По крайней мере, так казалось, когда Эдик стал поддавливать с мотором. Он просит, значит, нужно. А мне почти всё равно. Ему край, а мне серёдка. Сижу, проверяю тетради. Приходит Эдик. Он запил с кем-то, из-за этого поругался с женой, но потом что-то свежее и весёлое переложило ссору, и ко мне он ворвался, как обычно, полный предысторией, сияющий и требующий гостеприимства:
- Серёг, здорово! Разрешите ввалиться! - крикнул он, сияя счастьем до ушей и будто неся счастье другим.
- Заходи. - Я оторвался от таблицы.
- Здравствуйте, - сказал торжественно, оглядывая восторженно комнату.
- Ну проходи… - отвечаю сдержанно.
- На-ка, - протягивает свёрток с рыбиной и белую бутылку, выпукло и самодовольно блестящую круглыми плечиками, очередные "Хрустально-медвежьи озёра", "Озёрные медвежьи родники", прущие ацетоном. И вдруг пугающе посерьёзнел: - Сергей, у меня дело к тебе. Токо не пугайся.
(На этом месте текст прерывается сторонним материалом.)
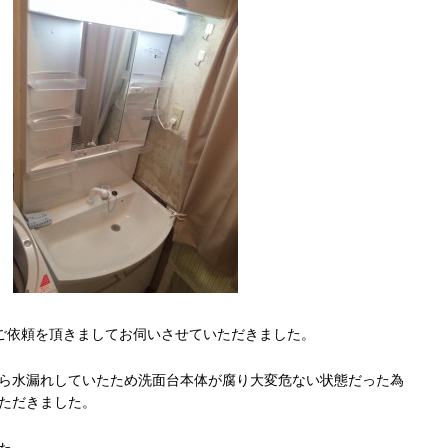
ご依頼を頂きましてお伺いさせていただきました。
ら水漏れしていたため洗面台本体が腐り大変危ない状態だった為
ただきました。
- Что такое? - насторожился я.
- Га-га-га! - он указал на меня пальцем: - Задёргался!
И, деланно нахмурившись, сказал:
- У тебя стопки есть? - И тут же залыбился, довольный розыгрышем: - Ха-ха-ха! А скажи - испугался!
- Эдик, стопки есть, да только я работаю.
- Да лан, работа не волк. И не росомага, хе-хе. В тайгу не удерёт. Я же к тебе не каждый день вот так вот прихожу.
- Как не каждый? А на лодке тогда?
- Дак то на лодке, - с неожиданным умудрённым холодком парировал Эдя, показывая, что он всегда начеку. - А это сухой ногой.
В такой обстановке два пути-сценария, исключая, конечно, выгон гостя восвояси. Сценарий первый: наотрез отказаться, что чревато препирательствами, потому что гостю не гордо "в одново" пить, так как он не "ганька же какой-нибудь"… Вот не хотел, а чувствую, завязывается какое-то руководство по обращению с подвыпившим гостем, но иначе не выходит - нужна полная ясность.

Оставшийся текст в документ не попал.